* Task statement *
Using the records that follow, count the lines containing the word "Compacting" and give that number only.

* Data to examine *

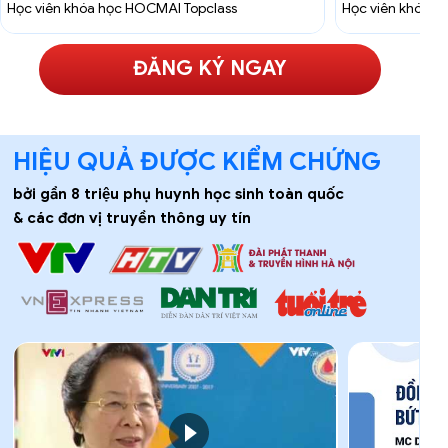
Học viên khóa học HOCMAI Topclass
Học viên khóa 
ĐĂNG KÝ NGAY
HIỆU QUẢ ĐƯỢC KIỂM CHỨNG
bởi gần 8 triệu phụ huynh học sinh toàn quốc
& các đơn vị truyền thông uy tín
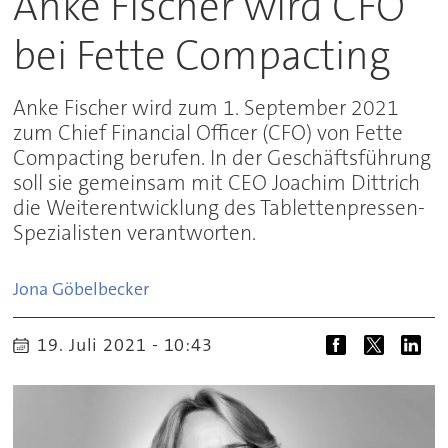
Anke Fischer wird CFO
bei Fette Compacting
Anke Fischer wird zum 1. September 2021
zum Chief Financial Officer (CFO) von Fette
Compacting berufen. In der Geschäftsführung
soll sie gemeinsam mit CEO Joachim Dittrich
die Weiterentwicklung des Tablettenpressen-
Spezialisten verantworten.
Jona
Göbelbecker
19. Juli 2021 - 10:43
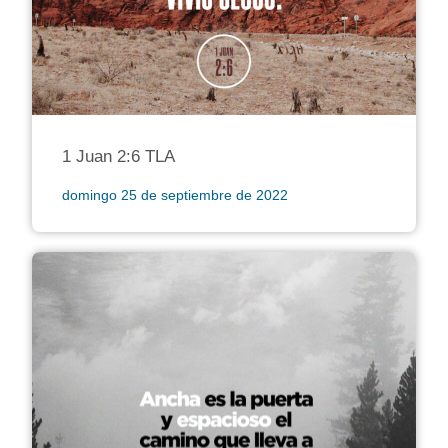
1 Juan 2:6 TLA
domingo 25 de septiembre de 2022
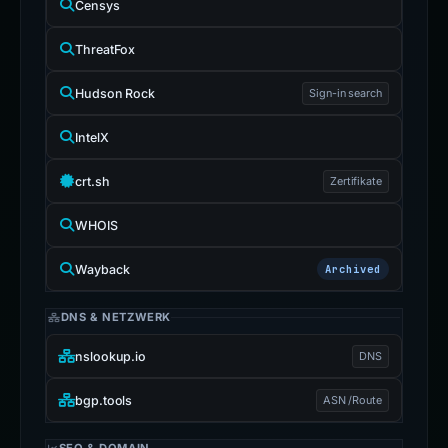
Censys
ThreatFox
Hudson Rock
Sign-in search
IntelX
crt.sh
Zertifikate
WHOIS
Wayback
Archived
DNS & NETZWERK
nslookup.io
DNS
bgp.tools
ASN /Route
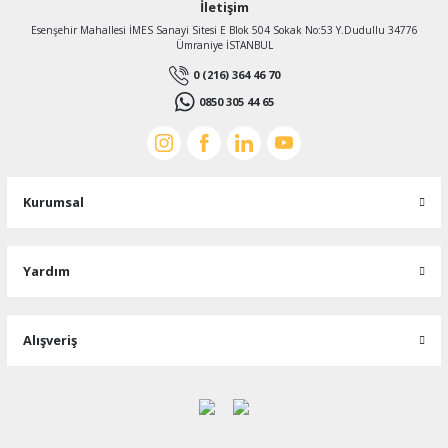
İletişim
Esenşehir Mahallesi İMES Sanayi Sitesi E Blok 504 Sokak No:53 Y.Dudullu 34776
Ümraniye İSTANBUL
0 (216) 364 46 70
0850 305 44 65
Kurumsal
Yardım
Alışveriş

* Task response *
2